口座から引き出された100万円が調査の行方を決めた
資料は様々なところから協力を得て収集している。「収集先秘」となっている資料も多く、たとえ、申告から漏れていることがはっきりしても、場合によっては修正申告を提出するよう説得できない時もある。資料を納税者に開示できなければ売上が漏れている事実を追及できないからだ。
H医師の案件は、結局、資料を開示することができずに、調査は終了までに2カ月以上かかった。最後の決め手は銀行調査だった。妻名義の口座から、たった一回の出金を調査した結果、出金に連動する動きがあった。
端緒の妻名義の口座から100万円を出金して別の妻名義の口座に入金し、150万円を旅行会社に振り込んでいたのだ。H医師には銀行調査を展開して、遠隔地口座に辿り着いたと説明した。
H医師と妻は芝田上席の説明に「ばれてしまったらしかたがない。好きにしてください」と言っていたそうだ。

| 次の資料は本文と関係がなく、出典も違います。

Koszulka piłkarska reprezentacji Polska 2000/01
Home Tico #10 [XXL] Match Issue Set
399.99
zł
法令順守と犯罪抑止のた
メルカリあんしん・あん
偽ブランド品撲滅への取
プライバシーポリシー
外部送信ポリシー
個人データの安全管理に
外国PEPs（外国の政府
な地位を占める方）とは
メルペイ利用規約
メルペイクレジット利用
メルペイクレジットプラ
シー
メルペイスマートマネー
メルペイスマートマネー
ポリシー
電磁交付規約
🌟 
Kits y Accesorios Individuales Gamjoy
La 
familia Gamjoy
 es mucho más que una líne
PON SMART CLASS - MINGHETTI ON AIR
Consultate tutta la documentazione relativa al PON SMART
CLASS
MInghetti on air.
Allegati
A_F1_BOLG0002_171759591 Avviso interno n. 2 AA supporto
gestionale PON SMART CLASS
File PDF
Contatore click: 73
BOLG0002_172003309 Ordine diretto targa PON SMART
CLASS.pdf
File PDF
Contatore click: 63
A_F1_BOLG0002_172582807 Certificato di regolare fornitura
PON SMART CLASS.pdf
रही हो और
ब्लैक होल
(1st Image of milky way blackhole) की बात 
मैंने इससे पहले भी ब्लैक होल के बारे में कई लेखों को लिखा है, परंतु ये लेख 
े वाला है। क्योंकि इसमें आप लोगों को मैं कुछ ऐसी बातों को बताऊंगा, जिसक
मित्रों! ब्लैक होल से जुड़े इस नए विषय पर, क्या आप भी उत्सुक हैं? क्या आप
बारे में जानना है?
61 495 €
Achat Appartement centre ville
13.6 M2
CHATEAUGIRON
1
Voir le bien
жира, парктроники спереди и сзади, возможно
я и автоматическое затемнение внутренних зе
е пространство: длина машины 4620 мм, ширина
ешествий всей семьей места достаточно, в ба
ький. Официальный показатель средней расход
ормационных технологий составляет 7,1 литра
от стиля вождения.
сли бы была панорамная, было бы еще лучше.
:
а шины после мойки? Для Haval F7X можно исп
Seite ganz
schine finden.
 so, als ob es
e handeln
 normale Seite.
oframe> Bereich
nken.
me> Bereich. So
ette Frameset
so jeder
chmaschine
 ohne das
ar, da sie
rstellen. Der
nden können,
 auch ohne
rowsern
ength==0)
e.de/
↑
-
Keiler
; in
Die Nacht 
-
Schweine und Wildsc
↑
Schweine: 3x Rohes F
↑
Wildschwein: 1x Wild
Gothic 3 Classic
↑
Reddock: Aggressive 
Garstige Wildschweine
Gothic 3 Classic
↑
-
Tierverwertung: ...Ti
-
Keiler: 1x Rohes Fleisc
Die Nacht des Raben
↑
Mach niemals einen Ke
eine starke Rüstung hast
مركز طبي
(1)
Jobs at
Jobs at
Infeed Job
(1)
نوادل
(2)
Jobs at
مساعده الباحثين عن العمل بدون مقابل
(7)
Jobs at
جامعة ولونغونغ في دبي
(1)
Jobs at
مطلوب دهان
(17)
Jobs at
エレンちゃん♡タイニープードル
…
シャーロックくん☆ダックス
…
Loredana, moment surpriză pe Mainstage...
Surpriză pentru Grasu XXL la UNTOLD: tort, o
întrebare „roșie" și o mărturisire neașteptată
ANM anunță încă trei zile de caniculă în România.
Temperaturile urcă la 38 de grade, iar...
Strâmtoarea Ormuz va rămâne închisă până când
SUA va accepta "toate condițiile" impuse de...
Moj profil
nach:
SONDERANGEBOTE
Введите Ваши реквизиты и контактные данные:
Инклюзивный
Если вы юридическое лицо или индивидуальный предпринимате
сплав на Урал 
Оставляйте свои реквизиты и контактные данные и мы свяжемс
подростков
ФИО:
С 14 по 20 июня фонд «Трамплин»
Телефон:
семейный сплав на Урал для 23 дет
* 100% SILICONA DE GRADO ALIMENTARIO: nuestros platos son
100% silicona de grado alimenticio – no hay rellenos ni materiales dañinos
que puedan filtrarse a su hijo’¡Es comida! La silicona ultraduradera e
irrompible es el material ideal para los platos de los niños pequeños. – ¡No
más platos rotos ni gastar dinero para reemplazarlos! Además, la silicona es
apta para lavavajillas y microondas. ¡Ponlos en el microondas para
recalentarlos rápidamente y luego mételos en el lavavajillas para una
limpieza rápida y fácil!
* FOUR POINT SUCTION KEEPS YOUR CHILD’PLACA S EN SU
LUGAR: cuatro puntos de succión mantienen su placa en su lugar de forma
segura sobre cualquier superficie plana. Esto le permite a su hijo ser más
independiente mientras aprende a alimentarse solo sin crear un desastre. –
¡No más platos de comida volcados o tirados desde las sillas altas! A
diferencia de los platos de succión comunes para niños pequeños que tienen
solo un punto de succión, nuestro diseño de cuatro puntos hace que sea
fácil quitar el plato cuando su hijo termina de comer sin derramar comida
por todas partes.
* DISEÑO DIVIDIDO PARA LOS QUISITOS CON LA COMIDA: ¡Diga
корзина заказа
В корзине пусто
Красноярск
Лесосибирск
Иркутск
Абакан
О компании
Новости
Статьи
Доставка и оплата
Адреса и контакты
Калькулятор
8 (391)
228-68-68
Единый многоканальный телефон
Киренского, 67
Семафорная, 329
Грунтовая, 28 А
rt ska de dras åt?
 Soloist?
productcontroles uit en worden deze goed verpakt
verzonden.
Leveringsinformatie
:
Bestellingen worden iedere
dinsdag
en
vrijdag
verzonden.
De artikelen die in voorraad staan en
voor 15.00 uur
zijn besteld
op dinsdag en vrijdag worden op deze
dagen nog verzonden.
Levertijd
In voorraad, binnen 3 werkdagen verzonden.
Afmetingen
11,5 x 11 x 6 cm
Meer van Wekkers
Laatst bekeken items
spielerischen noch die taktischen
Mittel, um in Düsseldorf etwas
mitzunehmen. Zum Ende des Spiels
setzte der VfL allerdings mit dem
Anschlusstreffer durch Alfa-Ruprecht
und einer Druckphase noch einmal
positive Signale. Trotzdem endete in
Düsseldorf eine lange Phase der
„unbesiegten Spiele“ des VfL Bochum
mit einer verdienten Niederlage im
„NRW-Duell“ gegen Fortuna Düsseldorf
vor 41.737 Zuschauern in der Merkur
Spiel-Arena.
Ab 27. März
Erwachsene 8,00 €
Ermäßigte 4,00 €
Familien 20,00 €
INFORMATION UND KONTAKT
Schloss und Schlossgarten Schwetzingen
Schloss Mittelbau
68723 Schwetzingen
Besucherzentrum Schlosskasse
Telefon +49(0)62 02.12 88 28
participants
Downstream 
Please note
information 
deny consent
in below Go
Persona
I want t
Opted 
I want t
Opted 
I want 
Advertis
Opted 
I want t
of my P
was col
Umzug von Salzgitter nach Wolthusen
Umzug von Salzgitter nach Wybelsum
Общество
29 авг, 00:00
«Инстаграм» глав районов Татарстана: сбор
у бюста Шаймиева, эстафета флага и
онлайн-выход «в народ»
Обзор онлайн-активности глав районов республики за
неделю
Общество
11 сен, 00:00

ところで、H医師の修正申告額は、6年間で売上除外1700万円。追徴税額680万円、重加算税230万円という重たい処理となった。延滞税や市民税を考慮すると、除外した売上のほとんどが追徴されることになる。
上田は最後の調査でも、良い結果を出せたことに大いに満足していた。これで上田の最終章が本当に終った。大きな肩の荷を降ろした安心感の一方で、もう調査の神様に会うことができない。もう調査展開の醍醐味を味わえないことが、とても悲しかった。